_What you have to do_
If a line of the records holds the word "sidebar", copy it out.

[Document layout detection data]

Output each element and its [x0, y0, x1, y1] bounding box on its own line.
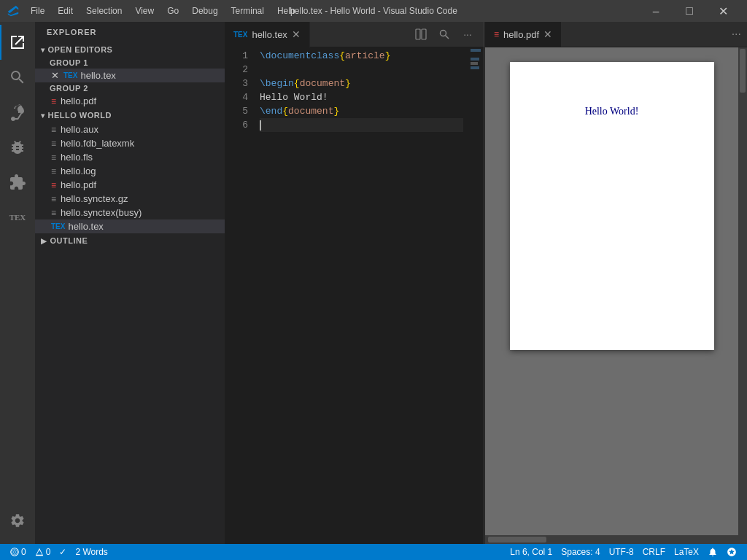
activity-debug[interactable] [0, 130, 35, 165]
more-actions-button[interactable]: ··· [457, 24, 478, 44]
code-tab-bar: TEX hello.tex ✕ ··· [225, 22, 484, 47]
file-hello-log[interactable]: ≡ hello.log [35, 164, 225, 178]
maximize-button[interactable]: □ [673, 0, 706, 22]
file-hello-fdb[interactable]: ≡ hello.fdb_latexmk [35, 136, 225, 150]
file-icon-fls: ≡ [51, 152, 56, 163]
code-line-2 [260, 63, 463, 77]
menu-file[interactable]: File [25, 4, 50, 18]
menu-selection[interactable]: Selection [80, 4, 128, 18]
status-position[interactable]: Ln 6, Col 1 [506, 544, 557, 560]
open-editors-header[interactable]: ▾ OPEN EDITORS [35, 42, 225, 57]
pdf-tab-bar: ≡ hello.pdf ✕ ··· [485, 22, 747, 47]
open-editor-hello-pdf[interactable]: ≡ hello.pdf [35, 94, 225, 108]
open-editor-hello-tex[interactable]: ✕ TEX hello.tex [35, 69, 225, 82]
status-bell[interactable] [703, 544, 722, 560]
file-hello-synctex-busy-name: hello.synctex(busy) [61, 207, 142, 218]
menu-view[interactable]: View [129, 4, 160, 18]
tex-tab-icon: TEX [233, 31, 247, 39]
file-hello-synctex-gz-name: hello.synctex.gz [61, 193, 128, 204]
file-hello-pdf[interactable]: ≡ hello.pdf [35, 178, 225, 192]
word-count: 2 Words [75, 547, 107, 557]
file-hello-synctex-busy[interactable]: ≡ hello.synctex(busy) [35, 206, 225, 219]
pdf-body: Hello World! [485, 47, 747, 535]
menu-go[interactable]: Go [161, 4, 185, 18]
status-warnings[interactable]: 0 [31, 544, 55, 560]
window-controls: ‒ □ ✕ [639, 0, 740, 22]
hello-world-header[interactable]: ▾ HELLO WORLD [35, 108, 225, 122]
file-hello-aux[interactable]: ≡ hello.aux [35, 122, 225, 136]
status-errors[interactable]: ⓪ 0 [6, 544, 31, 560]
activity-tex[interactable]: TEX [0, 200, 35, 235]
menu-bar: File Edit Selection View Go Debug Termin… [25, 4, 301, 18]
file-hello-tex[interactable]: TEX hello.tex [35, 219, 225, 233]
minimize-button[interactable]: ‒ [639, 0, 673, 22]
menu-terminal[interactable]: Terminal [225, 4, 270, 18]
encoding-label: UTF-8 [609, 547, 634, 557]
open-editors-chevron: ▾ [41, 46, 45, 54]
outline-chevron: ▶ [41, 237, 47, 245]
status-feedback[interactable] [722, 544, 741, 560]
svg-line-3 [446, 36, 449, 39]
tex-badge: TEX [63, 71, 77, 79]
file-hello-log-name: hello.log [61, 166, 96, 176]
pdf-page: Hello World! [510, 62, 714, 350]
status-right: Ln 6, Col 1 Spaces: 4 UTF-8 CRLF LaTeX [506, 544, 741, 560]
app-body: TEX EXPLORER ▾ OPEN EDITORS GROUP 1 ✕ TE… [0, 22, 747, 544]
status-bar: ⓪ 0 0 ✓ 2 Words Ln 6, Col 1 Spaces: 4 UT… [0, 544, 747, 560]
search-editor-button[interactable] [434, 24, 454, 44]
line-ending-label: CRLF [643, 547, 665, 557]
pdf-file-icon: ≡ [51, 96, 56, 106]
status-check[interactable]: ✓ [55, 544, 71, 560]
activity-search[interactable] [0, 60, 35, 95]
pdf-tab-hello-pdf[interactable]: ≡ hello.pdf ✕ [485, 22, 561, 47]
vscode-logo-icon [7, 5, 19, 17]
code-line-1: \documentclass{article} [260, 49, 463, 63]
file-icon-log: ≡ [51, 166, 56, 176]
code-tab-hello-tex[interactable]: TEX hello.tex ✕ [225, 22, 310, 47]
status-words[interactable]: 2 Words [71, 544, 112, 560]
activity-source-control[interactable] [0, 95, 35, 130]
code-line-3: \begin{document} [260, 77, 463, 90]
sidebar-content: ▾ OPEN EDITORS GROUP 1 ✕ TEX hello.tex G… [35, 42, 225, 544]
code-line-6 [260, 118, 463, 132]
activity-extensions[interactable] [0, 165, 35, 200]
pdf-hscroll-thumb[interactable] [488, 537, 546, 542]
activity-settings[interactable] [0, 503, 35, 538]
code-content[interactable]: 1 2 3 4 5 6 \documentclass{article} \beg… [225, 47, 484, 544]
code-line-5: \end{document} [260, 104, 463, 118]
status-line-ending[interactable]: CRLF [638, 544, 670, 560]
code-tab-close[interactable]: ✕ [292, 28, 301, 40]
status-encoding[interactable]: UTF-8 [605, 544, 638, 560]
svg-rect-1 [422, 29, 426, 39]
outline-label: OUTLINE [50, 236, 88, 245]
pdf-scrollbar[interactable] [738, 47, 747, 535]
editor-right-buttons: ··· [405, 24, 484, 44]
file-icon-synctex: ≡ [51, 194, 56, 204]
split-editor-button[interactable] [411, 24, 431, 44]
hello-world-label: HELLO WORLD [48, 111, 112, 120]
minimap [469, 47, 484, 544]
line-numbers: 1 2 3 4 5 6 [225, 47, 254, 544]
menu-edit[interactable]: Edit [52, 4, 79, 18]
pdf-tab-close[interactable]: ✕ [543, 28, 552, 40]
file-hello-fdb-name: hello.fdb_latexmk [61, 138, 134, 149]
file-hello-synctex-gz[interactable]: ≡ hello.synctex.gz [35, 192, 225, 206]
pdf-more-actions-button[interactable]: ··· [726, 28, 747, 41]
editor-area: TEX hello.tex ✕ ··· [225, 22, 747, 544]
status-language[interactable]: LaTeX [670, 544, 703, 560]
file-hello-pdf-name: hello.pdf [61, 179, 96, 190]
code-lines[interactable]: \documentclass{article} \begin{document}… [254, 47, 469, 544]
open-editor-hello-tex-name: hello.tex [80, 70, 115, 81]
outline-header[interactable]: ▶ OUTLINE [35, 233, 225, 248]
pdf-content[interactable]: Hello World! [485, 47, 738, 535]
status-spaces[interactable]: Spaces: 4 [557, 544, 604, 560]
activity-bar-bottom [0, 503, 35, 544]
close-x-icon[interactable]: ✕ [51, 70, 59, 81]
file-hello-fls[interactable]: ≡ hello.fls [35, 150, 225, 164]
close-button[interactable]: ✕ [706, 0, 740, 22]
sidebar: EXPLORER ▾ OPEN EDITORS GROUP 1 ✕ TEX he… [35, 22, 225, 544]
menu-debug[interactable]: Debug [186, 4, 223, 18]
activity-explorer[interactable] [0, 25, 35, 60]
pdf-scroll-thumb[interactable] [740, 49, 746, 93]
group2-label: GROUP 2 [35, 82, 225, 94]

_Response below_
sidebar-content: ▾ OPEN EDITORS GROUP 1 ✕ TEX hello.tex G… [35, 42, 225, 544]
sidebar: EXPLORER ▾ OPEN EDITORS GROUP 1 ✕ TEX he… [35, 22, 225, 544]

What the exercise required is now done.